**Assigned task:**
Repeat the entries that appear below, exactly as they are given.

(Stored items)
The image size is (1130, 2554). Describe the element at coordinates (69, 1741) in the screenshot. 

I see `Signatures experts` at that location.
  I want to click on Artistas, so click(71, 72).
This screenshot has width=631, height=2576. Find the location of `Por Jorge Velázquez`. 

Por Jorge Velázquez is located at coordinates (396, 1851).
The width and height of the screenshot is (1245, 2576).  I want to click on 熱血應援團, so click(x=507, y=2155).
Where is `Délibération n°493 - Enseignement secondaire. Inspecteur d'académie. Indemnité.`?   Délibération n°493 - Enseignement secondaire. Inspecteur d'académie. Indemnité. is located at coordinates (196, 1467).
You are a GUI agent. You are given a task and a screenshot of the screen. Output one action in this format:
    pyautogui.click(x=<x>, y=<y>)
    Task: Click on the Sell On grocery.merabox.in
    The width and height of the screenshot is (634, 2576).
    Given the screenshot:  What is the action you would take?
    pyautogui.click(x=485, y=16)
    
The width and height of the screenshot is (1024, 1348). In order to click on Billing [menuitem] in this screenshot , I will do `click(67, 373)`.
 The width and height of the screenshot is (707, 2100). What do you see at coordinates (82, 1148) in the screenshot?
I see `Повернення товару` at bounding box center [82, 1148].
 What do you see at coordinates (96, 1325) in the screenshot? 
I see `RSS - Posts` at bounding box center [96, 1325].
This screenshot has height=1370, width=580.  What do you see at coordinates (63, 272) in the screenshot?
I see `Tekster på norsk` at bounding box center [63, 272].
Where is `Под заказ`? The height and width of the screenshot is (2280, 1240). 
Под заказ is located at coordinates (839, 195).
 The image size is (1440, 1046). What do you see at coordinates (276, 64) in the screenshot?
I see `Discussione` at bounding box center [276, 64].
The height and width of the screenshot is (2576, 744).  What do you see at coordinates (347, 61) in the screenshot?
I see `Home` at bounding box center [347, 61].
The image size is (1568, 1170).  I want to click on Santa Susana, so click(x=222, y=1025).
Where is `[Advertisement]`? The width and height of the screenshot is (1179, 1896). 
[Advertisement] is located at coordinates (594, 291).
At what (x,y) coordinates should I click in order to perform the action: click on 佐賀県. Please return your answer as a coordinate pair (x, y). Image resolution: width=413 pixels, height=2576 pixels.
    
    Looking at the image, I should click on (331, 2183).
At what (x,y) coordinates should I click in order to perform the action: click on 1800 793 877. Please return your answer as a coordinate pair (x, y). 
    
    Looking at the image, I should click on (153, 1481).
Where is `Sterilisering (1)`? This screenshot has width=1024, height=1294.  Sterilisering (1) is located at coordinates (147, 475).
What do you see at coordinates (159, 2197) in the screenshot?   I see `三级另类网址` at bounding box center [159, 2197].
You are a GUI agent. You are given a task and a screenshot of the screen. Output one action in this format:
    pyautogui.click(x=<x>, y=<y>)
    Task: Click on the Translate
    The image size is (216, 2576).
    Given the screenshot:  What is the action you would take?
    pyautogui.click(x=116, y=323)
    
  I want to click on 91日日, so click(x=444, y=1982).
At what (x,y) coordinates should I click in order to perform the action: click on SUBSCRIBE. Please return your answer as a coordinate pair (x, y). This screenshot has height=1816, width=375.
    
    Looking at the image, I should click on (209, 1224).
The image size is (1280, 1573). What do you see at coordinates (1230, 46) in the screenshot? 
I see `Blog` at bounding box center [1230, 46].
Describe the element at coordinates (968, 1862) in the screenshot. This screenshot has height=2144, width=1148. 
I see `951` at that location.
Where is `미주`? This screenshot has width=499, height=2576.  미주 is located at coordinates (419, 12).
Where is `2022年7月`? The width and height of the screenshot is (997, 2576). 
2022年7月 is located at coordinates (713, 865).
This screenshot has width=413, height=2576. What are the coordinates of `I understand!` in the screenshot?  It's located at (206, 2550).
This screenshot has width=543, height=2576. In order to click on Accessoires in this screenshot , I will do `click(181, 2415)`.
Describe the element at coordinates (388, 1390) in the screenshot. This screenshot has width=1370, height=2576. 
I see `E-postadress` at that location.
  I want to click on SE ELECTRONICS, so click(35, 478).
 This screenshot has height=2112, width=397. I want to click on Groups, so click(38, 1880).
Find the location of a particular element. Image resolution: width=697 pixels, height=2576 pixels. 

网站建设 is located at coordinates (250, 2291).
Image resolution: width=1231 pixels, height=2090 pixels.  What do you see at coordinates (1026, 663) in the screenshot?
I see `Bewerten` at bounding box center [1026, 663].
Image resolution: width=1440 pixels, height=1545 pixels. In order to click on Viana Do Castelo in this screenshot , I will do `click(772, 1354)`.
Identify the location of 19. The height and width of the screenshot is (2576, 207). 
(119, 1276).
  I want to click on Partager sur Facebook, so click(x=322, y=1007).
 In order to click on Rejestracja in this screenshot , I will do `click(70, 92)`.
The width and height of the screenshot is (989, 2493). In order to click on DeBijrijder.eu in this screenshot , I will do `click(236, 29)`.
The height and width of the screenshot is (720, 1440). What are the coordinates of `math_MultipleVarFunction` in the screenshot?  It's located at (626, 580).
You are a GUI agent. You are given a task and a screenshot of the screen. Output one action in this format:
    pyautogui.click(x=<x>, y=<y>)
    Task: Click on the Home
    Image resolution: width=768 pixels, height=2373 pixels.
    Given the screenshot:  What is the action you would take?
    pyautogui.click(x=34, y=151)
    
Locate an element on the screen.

**Answer to this exercise:**
The image size is (1130, 2554). Describe the element at coordinates (69, 1741) in the screenshot. 

I see `Signatures experts` at that location.
  I want to click on Artistas, so click(71, 72).
This screenshot has width=631, height=2576. Find the location of `Por Jorge Velázquez`. 

Por Jorge Velázquez is located at coordinates (396, 1851).
The width and height of the screenshot is (1245, 2576).  I want to click on 熱血應援團, so click(x=507, y=2155).
Where is `Délibération n°493 - Enseignement secondaire. Inspecteur d'académie. Indemnité.`?   Délibération n°493 - Enseignement secondaire. Inspecteur d'académie. Indemnité. is located at coordinates (196, 1467).
You are a GUI agent. You are given a task and a screenshot of the screen. Output one action in this format:
    pyautogui.click(x=<x>, y=<y>)
    Task: Click on the Sell On grocery.merabox.in
    The width and height of the screenshot is (634, 2576).
    Given the screenshot:  What is the action you would take?
    pyautogui.click(x=485, y=16)
    
The width and height of the screenshot is (1024, 1348). In order to click on Billing [menuitem] in this screenshot , I will do `click(67, 373)`.
 The width and height of the screenshot is (707, 2100). What do you see at coordinates (82, 1148) in the screenshot?
I see `Повернення товару` at bounding box center [82, 1148].
 What do you see at coordinates (96, 1325) in the screenshot? 
I see `RSS - Posts` at bounding box center [96, 1325].
This screenshot has height=1370, width=580.  What do you see at coordinates (63, 272) in the screenshot?
I see `Tekster på norsk` at bounding box center [63, 272].
Where is `Под заказ`? The height and width of the screenshot is (2280, 1240). 
Под заказ is located at coordinates (839, 195).
 The image size is (1440, 1046). What do you see at coordinates (276, 64) in the screenshot?
I see `Discussione` at bounding box center [276, 64].
The height and width of the screenshot is (2576, 744).  What do you see at coordinates (347, 61) in the screenshot?
I see `Home` at bounding box center [347, 61].
The image size is (1568, 1170).  I want to click on Santa Susana, so click(x=222, y=1025).
Where is `[Advertisement]`? The width and height of the screenshot is (1179, 1896). 
[Advertisement] is located at coordinates (594, 291).
At what (x,y) coordinates should I click in order to perform the action: click on 佐賀県. Please return your answer as a coordinate pair (x, y). Image resolution: width=413 pixels, height=2576 pixels.
    
    Looking at the image, I should click on (331, 2183).
At what (x,y) coordinates should I click in order to perform the action: click on 1800 793 877. Please return your answer as a coordinate pair (x, y). 
    
    Looking at the image, I should click on (153, 1481).
Where is `Sterilisering (1)`? This screenshot has width=1024, height=1294.  Sterilisering (1) is located at coordinates (147, 475).
What do you see at coordinates (159, 2197) in the screenshot?   I see `三级另类网址` at bounding box center [159, 2197].
You are a GUI agent. You are given a task and a screenshot of the screen. Output one action in this format:
    pyautogui.click(x=<x>, y=<y>)
    Task: Click on the Translate
    The image size is (216, 2576).
    Given the screenshot:  What is the action you would take?
    pyautogui.click(x=116, y=323)
    
  I want to click on 91日日, so click(x=444, y=1982).
At what (x,y) coordinates should I click in order to perform the action: click on SUBSCRIBE. Please return your answer as a coordinate pair (x, y). This screenshot has height=1816, width=375.
    
    Looking at the image, I should click on (209, 1224).
The image size is (1280, 1573). What do you see at coordinates (1230, 46) in the screenshot? 
I see `Blog` at bounding box center [1230, 46].
Describe the element at coordinates (968, 1862) in the screenshot. This screenshot has height=2144, width=1148. 
I see `951` at that location.
Where is `미주`? This screenshot has width=499, height=2576.  미주 is located at coordinates (419, 12).
Where is `2022年7月`? The width and height of the screenshot is (997, 2576). 
2022年7月 is located at coordinates (713, 865).
This screenshot has width=413, height=2576. What are the coordinates of `I understand!` in the screenshot?  It's located at (206, 2550).
This screenshot has width=543, height=2576. In order to click on Accessoires in this screenshot , I will do `click(181, 2415)`.
Describe the element at coordinates (388, 1390) in the screenshot. This screenshot has width=1370, height=2576. 
I see `E-postadress` at that location.
  I want to click on SE ELECTRONICS, so click(35, 478).
 This screenshot has height=2112, width=397. I want to click on Groups, so click(38, 1880).
Find the location of a particular element. Image resolution: width=697 pixels, height=2576 pixels. 

网站建设 is located at coordinates (250, 2291).
Image resolution: width=1231 pixels, height=2090 pixels.  What do you see at coordinates (1026, 663) in the screenshot?
I see `Bewerten` at bounding box center [1026, 663].
Image resolution: width=1440 pixels, height=1545 pixels. In order to click on Viana Do Castelo in this screenshot , I will do `click(772, 1354)`.
Identify the location of 19. The height and width of the screenshot is (2576, 207). 
(119, 1276).
  I want to click on Partager sur Facebook, so click(x=322, y=1007).
 In order to click on Rejestracja in this screenshot , I will do `click(70, 92)`.
The width and height of the screenshot is (989, 2493). In order to click on DeBijrijder.eu in this screenshot , I will do `click(236, 29)`.
The height and width of the screenshot is (720, 1440). What are the coordinates of `math_MultipleVarFunction` in the screenshot?  It's located at (626, 580).
You are a GUI agent. You are given a task and a screenshot of the screen. Output one action in this format:
    pyautogui.click(x=<x>, y=<y>)
    Task: Click on the Home
    Image resolution: width=768 pixels, height=2373 pixels.
    Given the screenshot:  What is the action you would take?
    pyautogui.click(x=34, y=151)
    
Locate an element on the screen.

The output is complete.